(Task requirements) All records that follow are to be copied exactly, with images omitted.

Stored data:

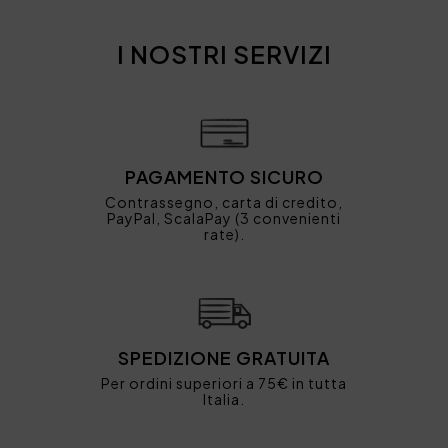
I NOSTRI SERVIZI
PAGAMENTO SICURO
Contrassegno, carta di credito,
PayPal, ScalaPay (3 convenienti
rate).
SPEDIZIONE GRATUITA
Per ordini superiori a 75€ in tutta
Italia.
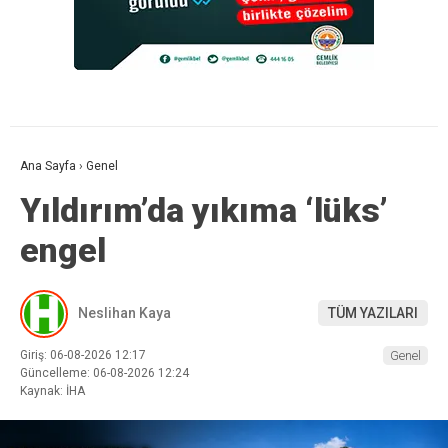
Ana Sayfa
›
Genel
Yıldırım’da yıkıma ‘lüks’
engel
Neslihan Kaya
TÜM YAZILARI
Giriş: 06-08-2026 12:17
Genel
Güncelleme: 06-08-2026 12:24
Kaynak: İHA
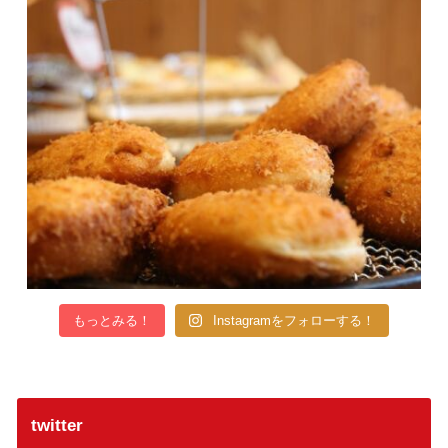
もっとみる！
Instagramをフォローする！
twitter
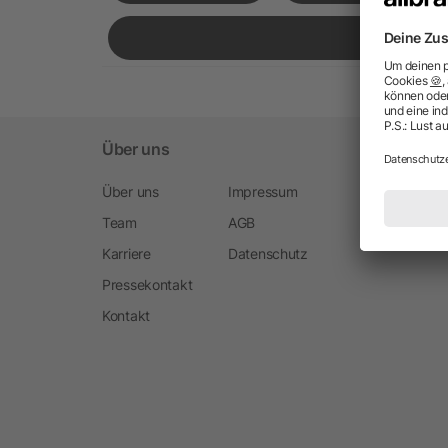
Über uns
Über uns
Impressum
Team
AGB
Karriere
Datenschutz
Pressekontakt
Kontakt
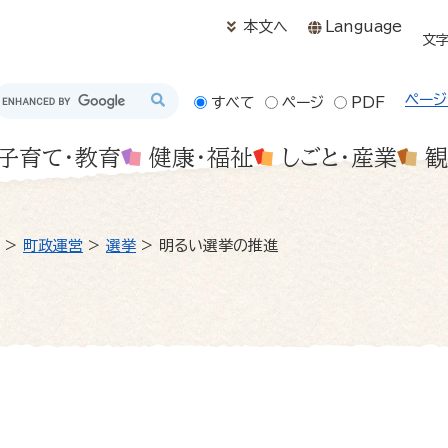
メニューを飛ばして本文へ
本文へ
Language
文
ページ
すべて
ページ
PDF
子育て・教育
健康・福祉
しごと・産業
観
>
町政運営
>
選挙
>
明るい選挙の推進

(Written solution)
I NOSTRI SERVIZI
PAGAMENTO SICURO
Contrassegno, carta di credito,
PayPal, ScalaPay (3 convenienti
rate).
SPEDIZIONE GRATUITA
Per ordini superiori a 75€ in tutta
Italia.
Ana Sayfa
›
Genel
Yıldırım’da yıkıma ‘lüks’
engel
Neslihan Kaya
TÜM YAZILARI
Giriş: 06-08-2026 12:17
Genel
Güncelleme: 06-08-2026 12:24
Kaynak: İHA
もっとみる！
Instagramをフォローする！
twitter
Über uns
Über uns
Impressum
Team
AGB
Karriere
Datenschutz
Pressekontakt
Kontakt
メニューを飛ばして本文へ
本文へ
Language
文
ページ
すべて
ページ
PDF
子育て・教育
健康・福祉
しごと・産業
観
>
町政運営
>
選挙
>
明るい選挙の推進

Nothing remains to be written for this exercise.